Prix du billet d'avion : pourquoi ça ne baisse pas

Avions Air Caraïbes et Corsair
© Outremer 1ère

Alors que certains voyageurs antillais se disent favorables, dans une récente pétition sur Internet, à un plafonnement du prix du billet d'avion à 450 euros (vers et au départ de Paris), nous avons tenté d'évaluer la faisabilité d'une telle proposition.

Grégory Gabourg Publié le , mis à jour le

A croire que le sujet dérange. Des quatre compagnies aériennes que nous avons contactées, une seule a répondu, Air Caraïbes. Et encore, c'était pour nous dire qu'elle ne ferait pas de commentaires sur cette pétition.

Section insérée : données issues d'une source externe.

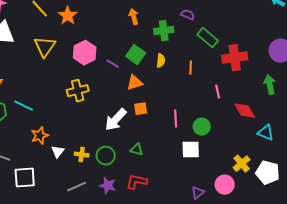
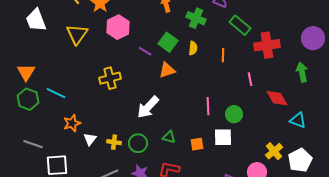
green cross: (164, 31) -> (196, 18), turned 30
pink hexagon: (85, 53) -> (118, 27), moved
orange square: (141, 109) -> (197, 144), moved
white pentagon: (268, 173) -> (300, 160), turned 30

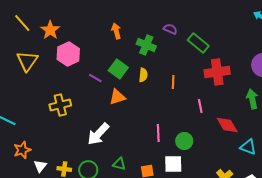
green rectangle: (240, 25) -> (198, 43), moved

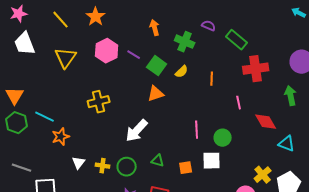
orange star: (50, 30) -> (96, 17), moved
yellow semicircle: (143, 75) -> (182, 72), turned 40
purple line: (95, 78) -> (134, 55), moved
orange star: (22, 150) -> (61, 137), moved

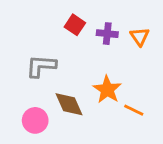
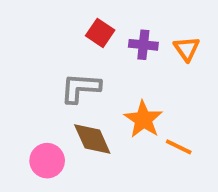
gray L-shape: (41, 66) -> (81, 88), moved

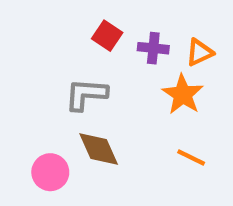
orange triangle: (187, 49) -> (200, 52), turned 40
orange star: (143, 119) -> (183, 94), moved

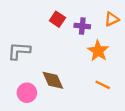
orange triangle: (200, 52) -> (112, 19), moved
gray L-shape: (86, 94) -> (19, 51), moved

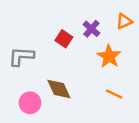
red square: (57, 19) -> (64, 39), moved
purple cross: (82, 26) -> (91, 29), turned 35

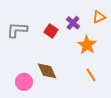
gray L-shape: (21, 56) -> (17, 30), moved
orange line: (114, 94) -> (91, 75), turned 32

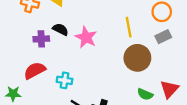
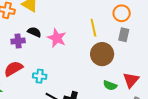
gray rectangle: (163, 37) -> (124, 35), turned -48

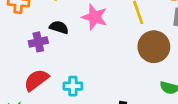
pink star: (57, 38) -> (95, 17), moved

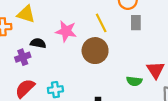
brown circle: (154, 47) -> (95, 51), moved

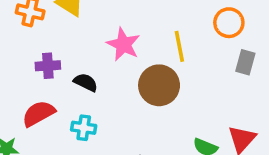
gray rectangle: (136, 23) -> (245, 62), moved
black semicircle: (38, 43) -> (86, 82), moved

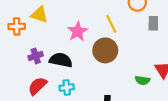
pink star: (123, 44) -> (78, 31), turned 30
black semicircle: (86, 82) -> (61, 60), size x1.5

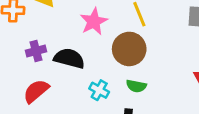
green semicircle: (143, 80) -> (136, 86), moved
cyan cross: (67, 87) -> (99, 90), moved, turned 32

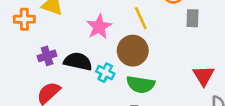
green semicircle: (136, 86) -> (141, 84), size x1.5
cyan cross: (99, 90) -> (105, 73), moved

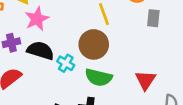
pink star: (99, 27) -> (37, 19), moved
red triangle: (204, 76) -> (145, 80), moved

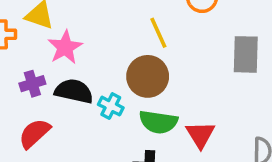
gray rectangle: (153, 18) -> (246, 54), moved, size x1.5
red triangle: (145, 80) -> (200, 135), moved

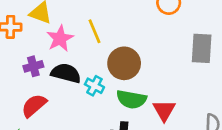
yellow line: (158, 33) -> (95, 31), moved

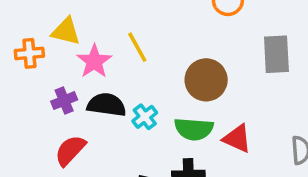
brown circle: (124, 63) -> (206, 80), moved
cyan cross: (94, 86) -> (145, 117), turned 30
red triangle: (164, 110) -> (237, 138), turned -30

Des coûts d'exploitation et de personnel (trop) élevés

Et pour cause. Les transporteurs ne peuvent pas baisser les prix, estime un professionnel de l'aviation qui préfère garder l'anonymat. "Une diminution des tarifs est impossible, eu égard à une réglementation française trop contraignante", selon lui. Les taxes, mais aussi les coûts d'exploitation et la masse salariale, jusqu'à 50% plus élevés que chez certains opérateurs, empêchent les compagnies de pratiquer des prix attractifs.

Mais serait-ce dans leur intérêt, vu leur fragilité financière ? Une seule compagnie, Air Caraïbes, encore elle, arrive à tirer son épingle du jeu, d'après notre informateur. "Les autres sont sur le fil du rasoir", ajoute-t-il.

La Norwegian Airlines va-t-elle tout changer ?

Une raison d'espérer, malgré tout: l'arrivée probable, aux Antilles, de la compagnie low-cost Norwegian Airlines et de ses billets à 400 euros. Elle obligera ses concurrentes à s'aligner, même si elle risque de provoquer de la casse dans un secteur déjà saturé.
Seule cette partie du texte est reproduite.